Messages queued; connection shows "up"

Clovertech Forums Read Only Archives Cloverleaf Cloverleaf Messages queued; connection shows "up"

  • Creator
    Topic
  • #49524
    Ariba Jones
    Participant

      We have had issues with several interfaces going to the same receiving system regarding message processing.  It appears that messages are getting queued up on the Cloverleaf side and the thread still shows “up”.  When I look on the receiving system’s side, everything looks fine there (the messages are not queued and the status shows “up”).

      I turn off the ob thread on Cloverleaf and then go stop and start the corresponding thread on the receiving system’s side.  I then bring the Cloverleaf side back up. When this is done, this works.

      This issue occurred this morning, so, I went to the recovery database while the messages were still queued on the Cloverleaf side.  All of the messages were in a state 11.  I expected to see one message in a state 14.  Does the fact that all of the messages for the ob thread were in a state 11 mean anything?

      Has anyone had something like this happening?  I am trying to find out what is causing the problem.  

      I have been asked to setup an alert to page the on-call person to know that the interface is not processing messages.  Has anyone setup an alert to do something like this?  I can’t figure out how I will setup the alert to know when to trigger without it being a false alarm.  Sometimes the thread may actually be “up” and backed up with messages, but it is processing.  This is mostly the ADT interface having this issue, so, I definitely don’t want to have anyone in an unnecessary panic.  I also need to get a solution to this as soon as I can.

      Thanks,

      Ariba Jones

    Viewing 4 reply threads
    • Author
      Replies
      • #62322
        James Cobane
        Participant

          Ariba,

          If you are using the standard recovery_33 procs, make sure that you DON’T have the ‘Await Replies’ set to -1 ; this would cause the thread to wait forever for a reply from the receiving system.  If ‘Await Replies’ is set to -1, then if the receiving system doesn’t ACK for some reason, the engine will wait forever without attempting to resend.  The symptoms you describe seem to fall along these lines; by bouncing the threads you cause the engine to send another message, then the receiving system is likely then replying.

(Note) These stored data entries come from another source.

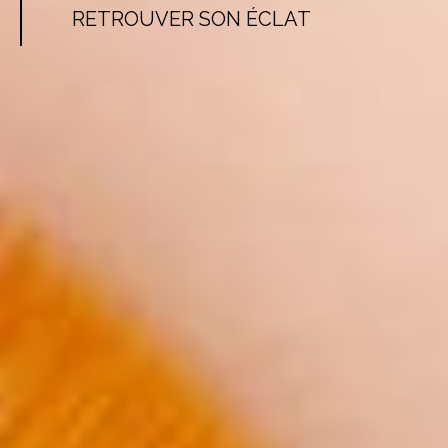
RETROUVER SON ÉCLAT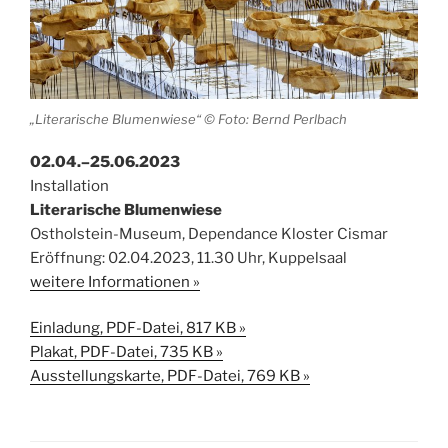
„Literarische Blumenwiese“ © Foto: Bernd Perlbach
02.04.–25.06.2023
Installation
Literarische Blumenwiese
Ostholstein-Museum, Dependance Kloster Cismar
Eröffnung: 02.04.2023, 11.30 Uhr, Kuppelsaal
weitere Informationen »
Einladung, PDF-Datei, 817 KB »
Plakat, PDF-Datei, 735 KB »
Ausstellungskarte, PDF-Datei, 769 KB »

          Hope this helps.

          Jim Cobane

          Henry Ford Health

        • #62323
          Ariba Jones
          Participant

            James,

            I checked my Await Replies and it is set to 80 for the outbound threads that this has occurred with.  Do you think I should increase this number?

            Thanks,

            Ariba

          • #62324
            James Cobane
            Participant

              Ariba,

              I think your timeout value is fine.  The next thing to check would be to see if you are actually get ACK’s back.  Look to see if the ‘Last Rd’ time on the thread correlates to the ‘Last Wt’ time on the thread.  If so, then take a look to see if you are getting AA (Acks) vs. AR/AE types (Naks) by turning up the EO on the outbound thread and looking through the log to see the Replies.

              Jim Cobane

              Henry Ford Health

            • #62325
              Ariba Jones
              Participant

                Jim,

                I checked the ‘Last Rd’ and ‘Last Wt’ time on one of the threads and it does correpsond.  I am going to look in the log file and let you know what I find.

                Thanks,

                Ariba

              • #62326
                Robert Milfajt
                Participant

                  Back in the day, I had to write a ksh script to run under cron.  It would run hcimsiutil on a thread and check the date/time last sent and the queue depth.  If the date/time last sent was greater then some threshold of seconds, and the depth was greater than some number, it would send an e-mail and and bounce the thread (which usually reset the connection).

                  That was at a former employer, and I do not have it handy to send.  I can tell you it was not a very big script.

                  This does not tell you what is causing the problem, but it certainly gets you by until you figure it out.

                  Hope this helps,

                  Robert Milfajt
                  Northwestern Medicine
                  Chicago, IL

              Viewing 4 reply threads
              • The forum ‘Cloverleaf’ is closed to new topics and replies.